• Assignment:
In the listing below, the lines starting with the line with "any of these" and going on through the line with "Openings 2023, Indian" are to be reproduced exactly, and only those.

• Input records:
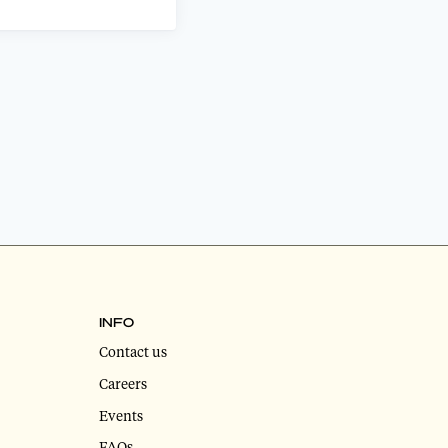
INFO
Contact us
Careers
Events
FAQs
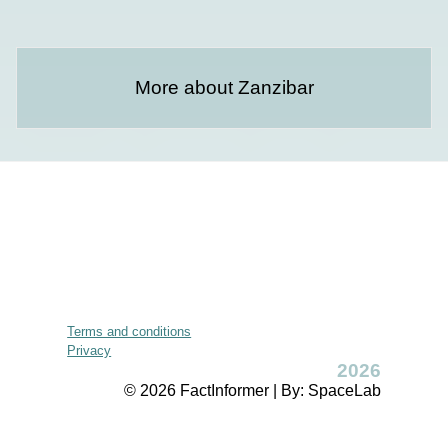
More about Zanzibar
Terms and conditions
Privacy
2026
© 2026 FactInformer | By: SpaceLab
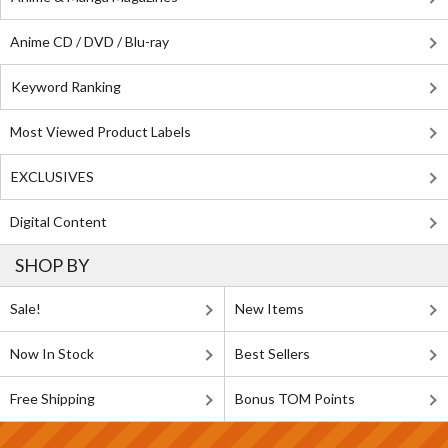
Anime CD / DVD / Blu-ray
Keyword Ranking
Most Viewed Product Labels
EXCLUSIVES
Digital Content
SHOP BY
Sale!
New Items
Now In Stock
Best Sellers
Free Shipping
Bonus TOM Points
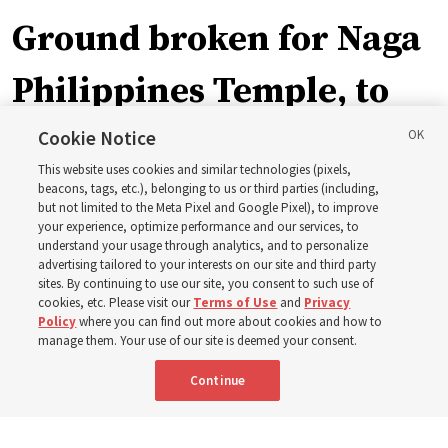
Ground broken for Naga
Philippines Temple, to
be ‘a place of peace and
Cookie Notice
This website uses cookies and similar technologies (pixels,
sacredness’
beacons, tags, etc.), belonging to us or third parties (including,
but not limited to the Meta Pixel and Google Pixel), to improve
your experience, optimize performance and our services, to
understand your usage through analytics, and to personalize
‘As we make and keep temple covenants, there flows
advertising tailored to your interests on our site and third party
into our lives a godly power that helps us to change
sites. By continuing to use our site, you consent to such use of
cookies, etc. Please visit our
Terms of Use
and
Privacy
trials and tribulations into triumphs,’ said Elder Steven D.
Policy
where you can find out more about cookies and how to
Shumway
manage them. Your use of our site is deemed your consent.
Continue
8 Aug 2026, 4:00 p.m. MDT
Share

* * *

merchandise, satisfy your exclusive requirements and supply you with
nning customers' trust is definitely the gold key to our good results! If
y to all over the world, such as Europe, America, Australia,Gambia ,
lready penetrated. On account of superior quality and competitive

--

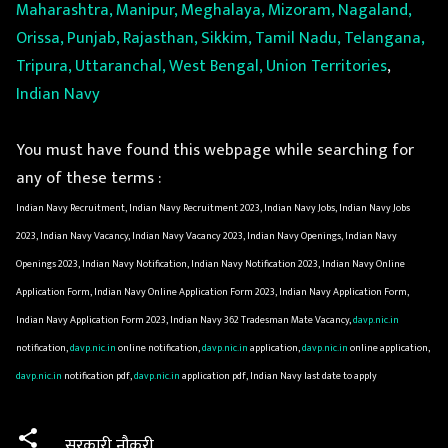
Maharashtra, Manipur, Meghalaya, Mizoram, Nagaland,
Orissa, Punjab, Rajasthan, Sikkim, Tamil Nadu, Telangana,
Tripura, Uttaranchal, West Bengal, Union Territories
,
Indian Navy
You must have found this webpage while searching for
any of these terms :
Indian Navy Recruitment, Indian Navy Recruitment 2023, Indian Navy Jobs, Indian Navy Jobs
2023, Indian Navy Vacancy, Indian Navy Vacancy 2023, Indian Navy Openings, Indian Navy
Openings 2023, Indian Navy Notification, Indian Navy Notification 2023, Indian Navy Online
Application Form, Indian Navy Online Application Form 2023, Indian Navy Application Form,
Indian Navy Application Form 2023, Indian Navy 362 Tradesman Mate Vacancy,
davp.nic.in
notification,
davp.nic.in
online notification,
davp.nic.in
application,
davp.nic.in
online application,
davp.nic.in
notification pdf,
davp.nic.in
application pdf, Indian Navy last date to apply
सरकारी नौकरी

• Result for this task:
any of these terms :
Indian Navy Recruitment, Indian Navy Recruitment 2023, Indian Navy Jobs, Indian Navy Jobs
2023, Indian Navy Vacancy, Indian Navy Vacancy 2023, Indian Navy Openings, Indian Navy
Openings 2023, Indian Navy Notification, Indian Navy Notification 2023, Indian Navy Online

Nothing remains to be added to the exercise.